Calling someone ‘black’ on the field because they seem to be doing brilliantly despite taking risky shots is the lowest of the lows. Cricket is a beloved sport for the country and every child in a Pakistani household grows up watching the sport, looking up to the players, and really getting inspired by them. What will these children actually learn and keep with them as they grow up when their role models are blatantly racist with no regards for what is right and what is wrong?

However, the consciousness to differentiate between right and wrong seems to be lacking in our country anyway. To my surprise, there are many who are not only exonerating Sarfaraz for his shameful act, but also encouraging his demeanor by laughing at the comments he made.

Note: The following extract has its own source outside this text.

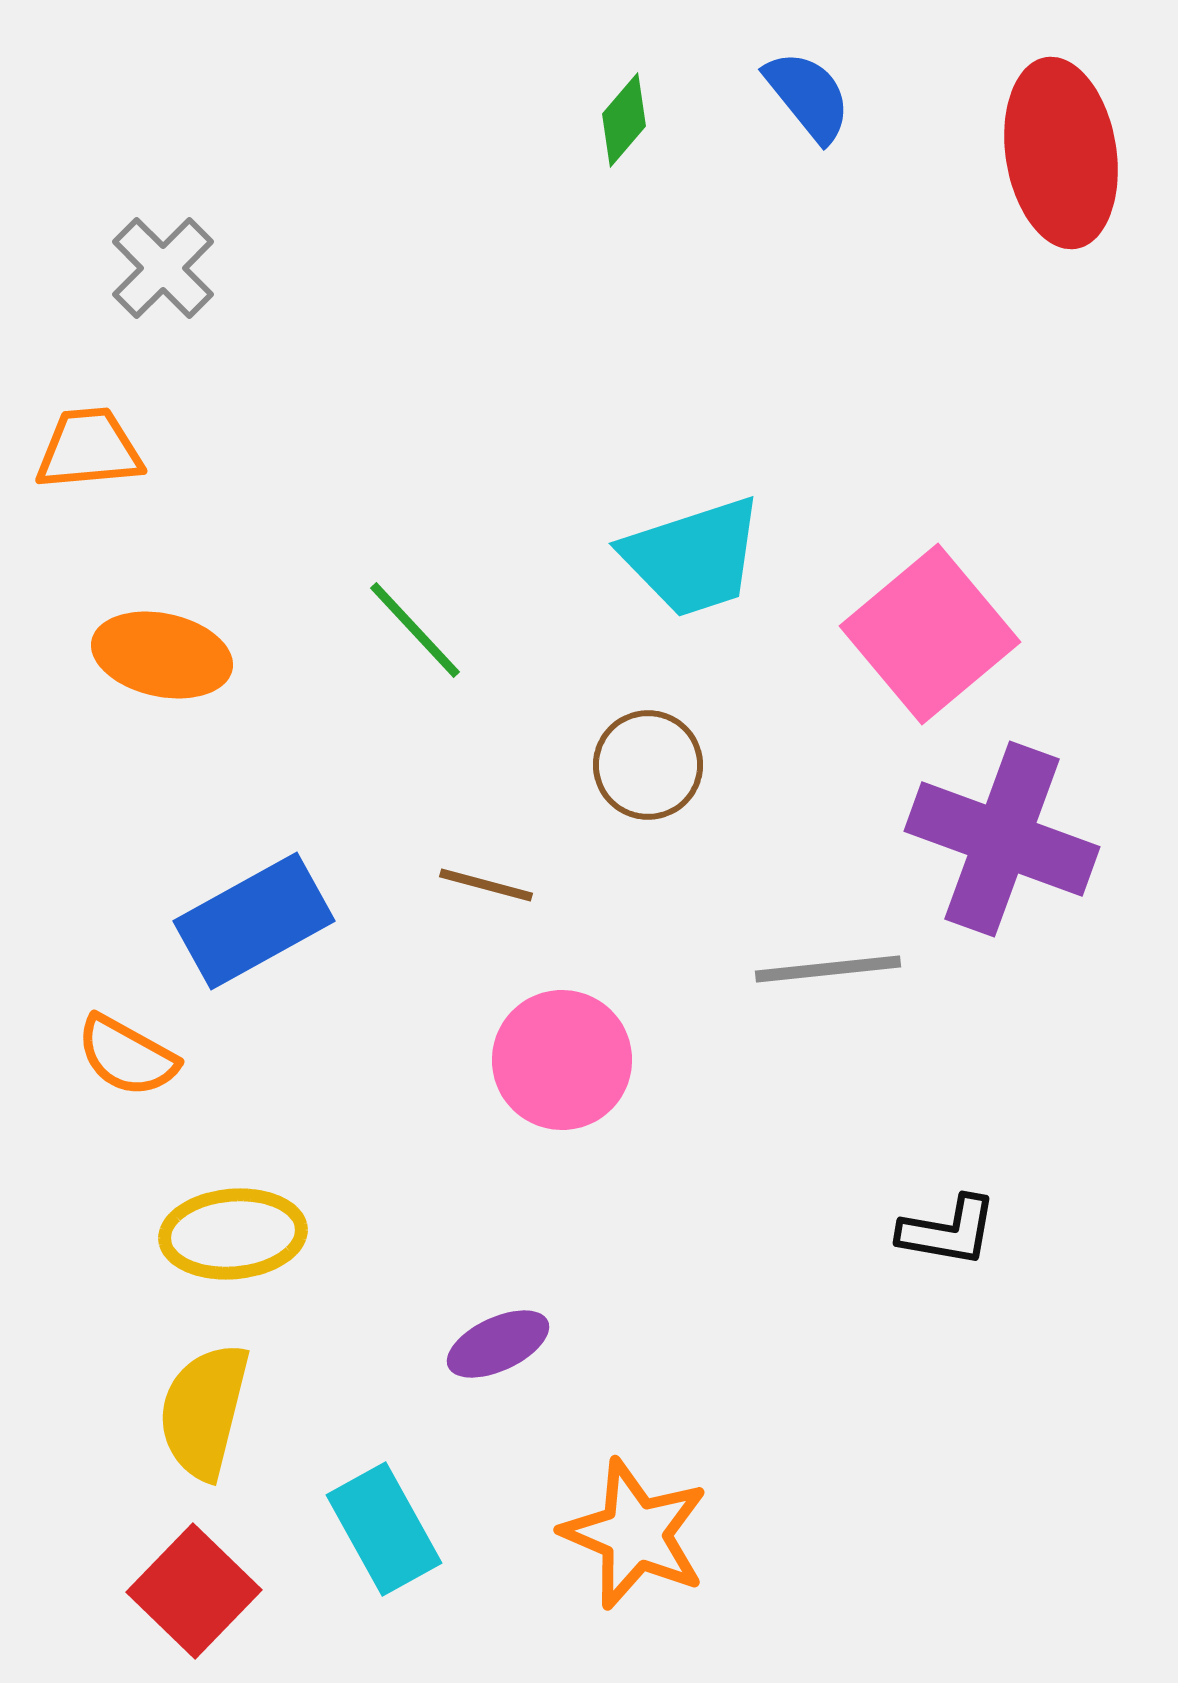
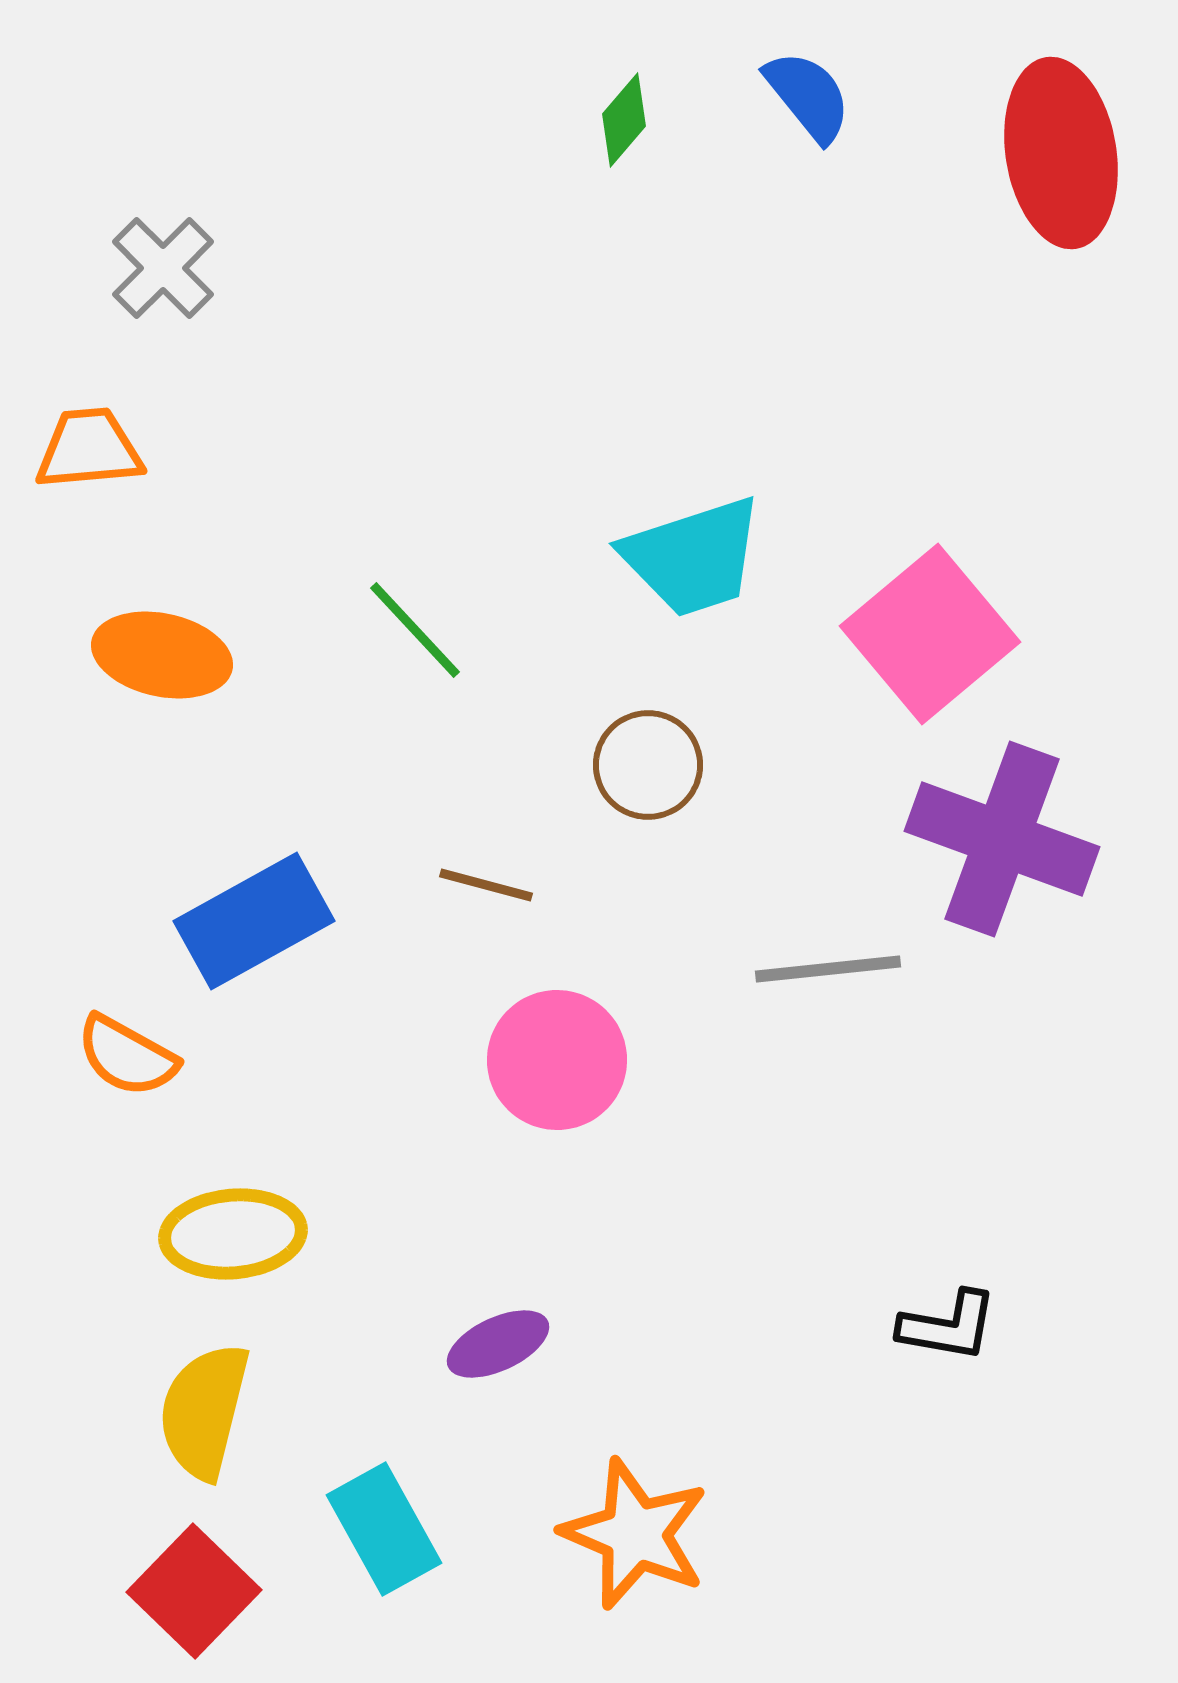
pink circle: moved 5 px left
black L-shape: moved 95 px down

These tweets showcase the true mindset of many in our society. Just because it was said in Urdu and wasn’t understandable to the other person in no way means it’s an acceptable ‘joke’. The word ‘kala’ is considered normal in our surroundings because of the lack of consequences of being racist. It’s such a shame that people have the audacity to actually back up this horrifying act. We as a society have a lot to answer for.

But there are definitely some who realize the gravity of the situation and give us hope that we are capable of progress. Soon after the incident, former paceman Shoaib Akhter stood up against the act.

As for Sarfaraz, ICC’s Anti-Racism Code for Participants states “Engaging in any conduct (whether through the use of language, gestures or otherwise), which is likely to offend, insult, humiliate, intimidate, threaten, disparage or vilify any reasonable person in the position of a player, player support personnel, umpire, match referee, umpire support personnel or any other person (including a spectator) on the basis of their race, religion, culture, colour, descent, national or ethnic origin”. If found guilty after due process, Sarfaraz is bound to be penalized, and rightfully so.